Refactor Snapshot and ArchiveResult to use `ulid` and `typeid` instead of `uuidv4` #1430

pirate · 2024-05-12T11:46:21Z

Summary

Migrate to Snapshot.ulid and ArchiveResult.ulid (instead of using Snapshot.timestamp as unique key).

Related issues

Fixes: #74

Changes these areas

This is the new folder layout I'm migrating to after after the switch from timestamps to ulids:

There is some nesting to avoid running into trouble with directories having 100k+ files and taking a long time to list.

For maximum practicality I went with [objecttype] / [date] / [domain] / [ulid] as the nesting order.
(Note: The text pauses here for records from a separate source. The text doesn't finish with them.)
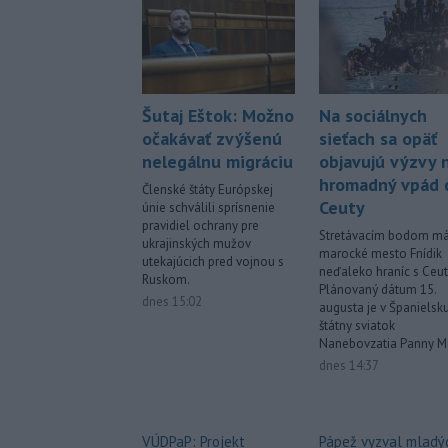
Šutaj Eštok: Možno
Na sociálnych
očakávať zvýšenú
sieťach sa opäť
nelegálnu migráciu
objavujú výzvy 
hromadný vpád 
Členské štáty Európskej
Ceuty
únie schválili sprísnenie
pravidiel ochrany pre
Stretávacím bodom má
ukrajinských mužov
marocké mesto Fnídik
utekajúcich pred vojnou s
neďaleko hraníc s Ceut
Ruskom.
Plánovaný dátum 15.
dnes 15:02
augusta je v Španielsk
štátny sviatok
Nanebovzatia Panny Má
dnes 14:37
VÚDPaP: Projekt
Pápež vyzval mladý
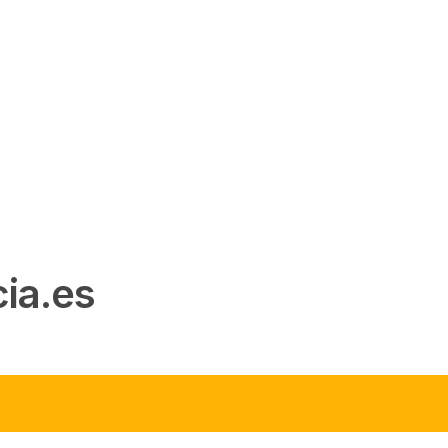
ia.es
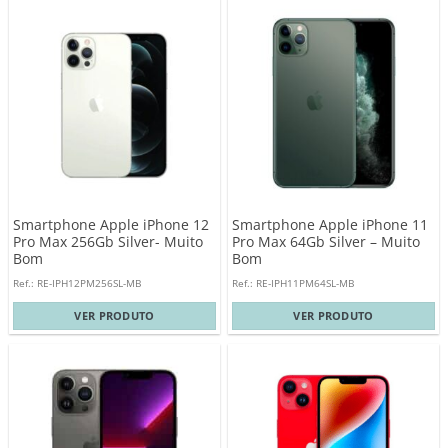
Smartphone Apple iPhone 12
Smartphone Apple iPhone 11
Pro Max 256Gb Silver- Muito
Pro Max 64Gb Silver – Muito
Bom
Bom
Ref.: RE-IPH12PM256SL-MB
Ref.: RE-IPH11PM64SL-MB
VER PRODUTO
VER PRODUTO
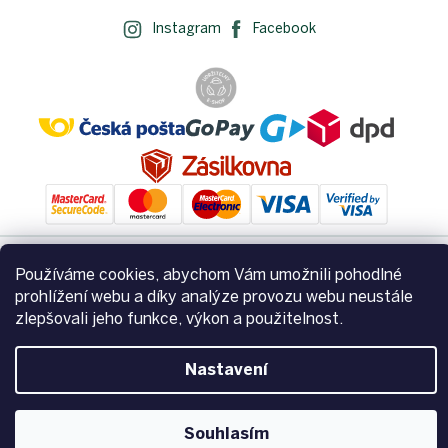
Instagram
Facebook
Používáme cookies, abychom Vám umožnili pohodlné
Vytvořil Shoptet
prohlížení webu a díky analýze provozu webu neustále
zlepšovali jeho funkce, výkon a použitelnost.
Copyright 2026
Zemito.cz
. Všechna práva vyhrazena.
Upravit
Nastavení
nastavení cookies
Souhlasím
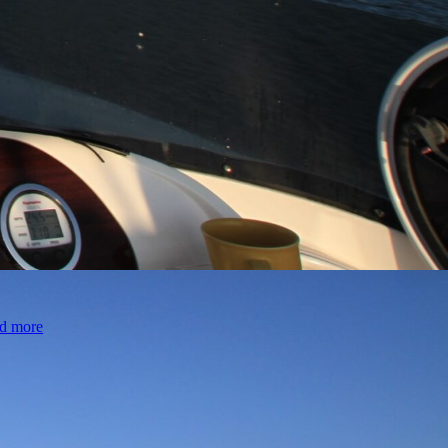
d more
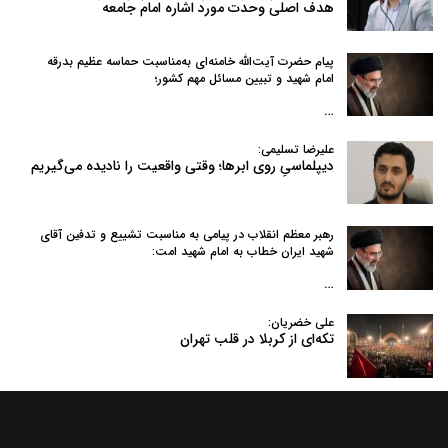
هدف اصلی وحدت مورد اشاره امام جامعه
پیام حضرت آیت‌الله خامنه‌ای به‌مناسبت حماسه عظیم بدرقه
امام شهید و تبیین مسائل مهم کشور؛
…
علیرضا تسلیمی:
دیپلماسیِ روی ابرها؛ وقتی واقعیت را نادیده می‌گیریم
رهبر معظم انقلاب در پیامی به‌ مناسبت تشییع و تدفین آقای
شهید ایران خطاب به امام شهید امت:
…
علی خضریان:
تکه‌ای از کربلا در قلب تهران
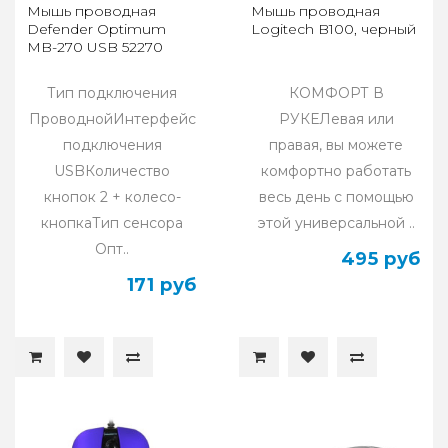
Мышь проводная
Мышь проводная
Defender Optimum
Logitech B100, черный
MB-270 USB 52270
Тип подключения
КОМФОРТ В
ПроводнойИнтерфейс
РУКЕЛевая или
подключения
правая, вы можете
USBКоличество
комфортно работать
кнопок 2 + колесо-
весь день с помощью
кнопкаТип сенсора
этой универсальной ..
Опт..
495 руб
171 руб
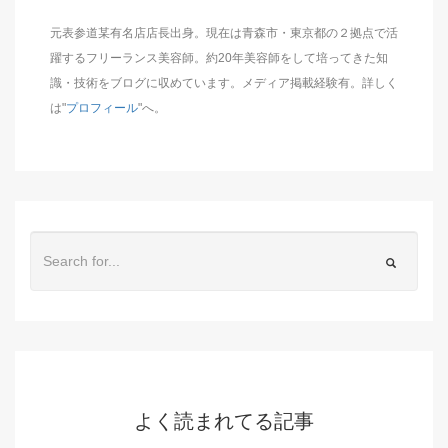
元表参道某有名店店長出身。現在は青森市・東京都の２拠点で活
躍するフリーランス美容師。約20年美容師をして培ってきた知
識・技術をブログに収めています。メディア掲載経験有。詳しく
は"
プロフィール
"へ。
よく読まれてる記事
This satisfies a bunch of the most common use cases:

copying/backing up/deleting all of the data from a specific daterange
finding all of the data for a specific domain
finding all of the data matching a specific ulid

For maximum fun, the ULIDs also embed information about the object type, timestamp, url, subtype, and some randomness (in case you happen to snapshot the same domain with the same extractor a few thousands times in the same millisecond).

archive/
    results/
        [20241231]/
            [example.com]/
                [result.ulid]
                    index.json

                    logs/
                        cmd.sh
                        stderr.log
                        stdout.log
                        returncode.log
                    data/
                        output.pdf                        

    snapshots/
        [20241231]/
            [example.com]/
                [snapshot.ulid]
                    index.json
                    title.txt    -> ./title/title_from_html.txt
                    source.txt   -> /sources/[source.path]
                    persona      -> /personas/[personaname]

                    [result.type] -> /archive/results/*/*/[result.ulid]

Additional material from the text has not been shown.